(RI) ~ Kampus secara sederhana adalah tempat pendidikan formal bagi mahasiswa yang dipantau oleh dosen. Kampus juga dapat disebut sebagai laboratorium insan akademis.
Insan Akademis adalah seseorang yang memiliki kemampuan di bidang akademik, namun dalam konteks ini lebih mengerucut kepada mahasiswa.
Ruang Formal adalah tempat atau media pendidikan yang bersifat kaku, tidak fleksibel, dan sering kali membosankan. Sistem ini cenderung mencetak peserta didik secara linear tanpa banyak variasi dalam pendekatan pembelajaran.
Relaksasi Sebelum Membahas Lebih Dalam
Oke sob, sebelum kita membahas lebih dalam, tarik napas dalam-dalam melalui hidung, tahan selama 5 detik, lalu hembuskan melalui mulut agar lebih rileks dan santai.

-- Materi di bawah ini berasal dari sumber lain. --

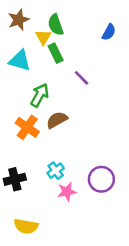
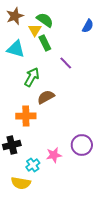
green semicircle: (56, 25) -> (45, 20), turned 144
orange cross: (27, 127) -> (26, 116), moved, turned -36
cyan cross: (56, 171) -> (33, 165), moved

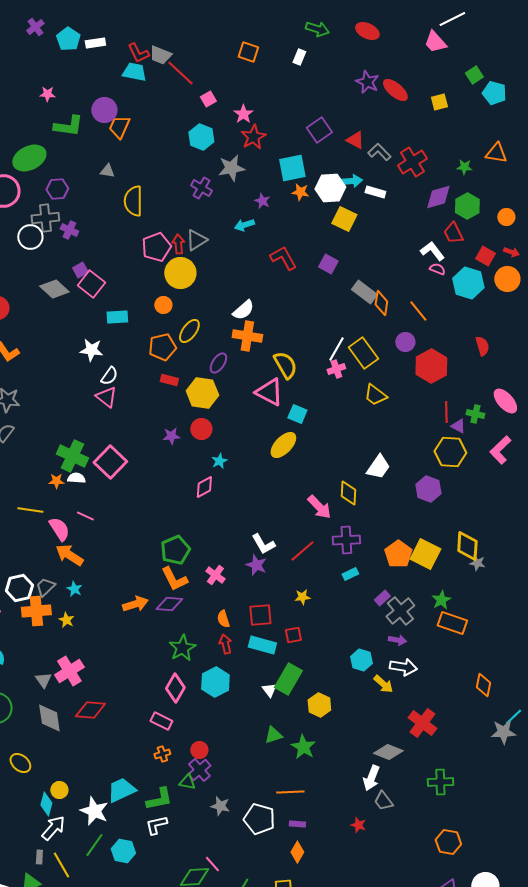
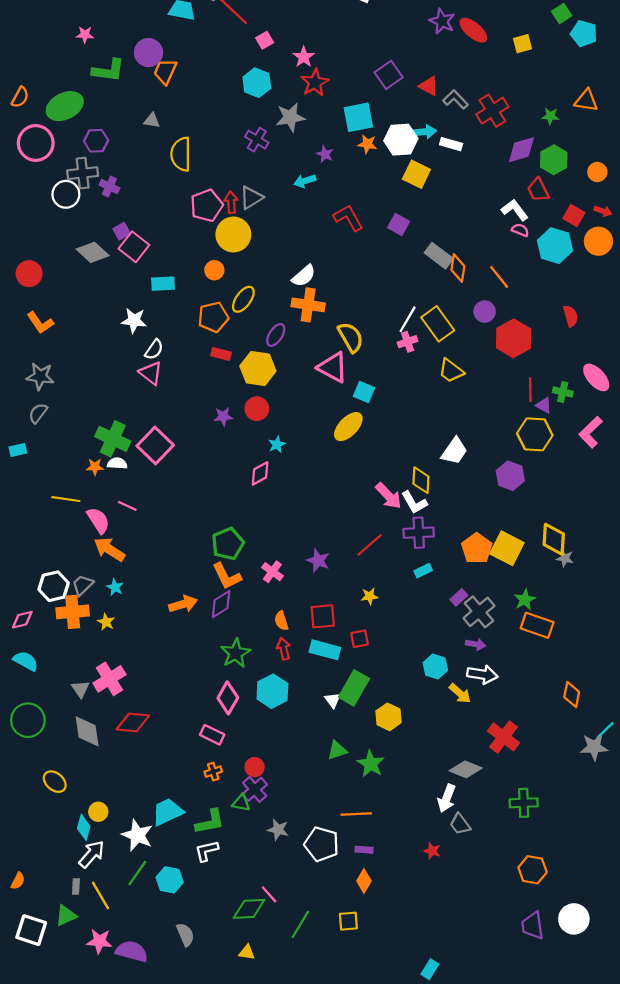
white L-shape: (263, 544) -> (414, 502), moved
purple diamond: (169, 604) -> (221, 604), turned -36

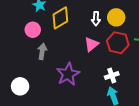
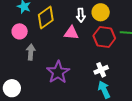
pink triangle: (91, 44) -> (71, 33), moved, turned 49

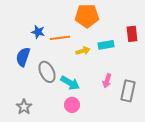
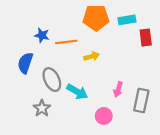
cyan rectangle: (106, 45) -> (127, 20), moved
pink circle: (72, 105) -> (104, 116), moved
gray star: (24, 107) -> (42, 108), moved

Kisah Mahasiswa dan Ruang Formal
“Seorang mahasiswa tidak hadir saat jam pelajaran karena mengikuti aksi ke Dinas Perdagangan untuk menumpas pungli di pasar. Ia telah meminta temannya untuk menyampaikan izin kepada dosen. Namun, keesokan harinya, ia diberitahu bahwa izin tersebut ditolak karena bukan merupakan ‘urusan kampus’. Mahasiswa itu menanggapi dengan satire, ‘Hehe, izin urusan keluarga saja diperbolehkan, tapi giliran aksi sosial malah dilarang.’ Baginya, dosennya tidak memahami sejarah mahasiswa Indonesia.”
Apa pendapat kalian ?
Mungkin beberapa dari kalian berpikir bahwa mahasiswa tersebut seharusnya meminta izin langsung kepada dosennya. Namun, inti permasalahannya bukanlah izin itu sendiri, melainkan pernyataan dosen bahwa aksi tersebut ‘bukan urusan kampus’.
Padahal, Tri Dharma Perguruan Tinggi jelas mencantumkan pengabdian kepada masyarakat sebagai salah satu tugas utama mahasiswa. Mengapa hal ini sering kali hanya menjadi slogan tanpa implementasi nyata?
Sejarah dan Peran Mahasiswa
Pada awal abad ke-19, Indonesia menghadapi wabah penyakit sejenis cacar. Pemerintah Hindia Belanda mendirikan sekolah kedokteran gratis bagi pribumi, yang dikenal sebagai STOVIA. Dari sanalah lahir organisasi Boedi Oetomo, yang tidak hanya berfokus pada kesehatan masyarakat tetapi juga memperjuangkan perubahan melalui kecerdasan akademik, menggantikan perlawanan fisik dengan strategi intelektual.
Sejarah ini membuktikan bahwa mahasiswa memiliki peran penting dalam perubahan sosial. Namun, di zaman sekarang, mahasiswa yang bersuara justru sering mendapat sanksi, yang pada akhirnya menciptakan pembungkaman dan ketakutan. Bukankah ini bertentangan dengan hakikat mahasiswa?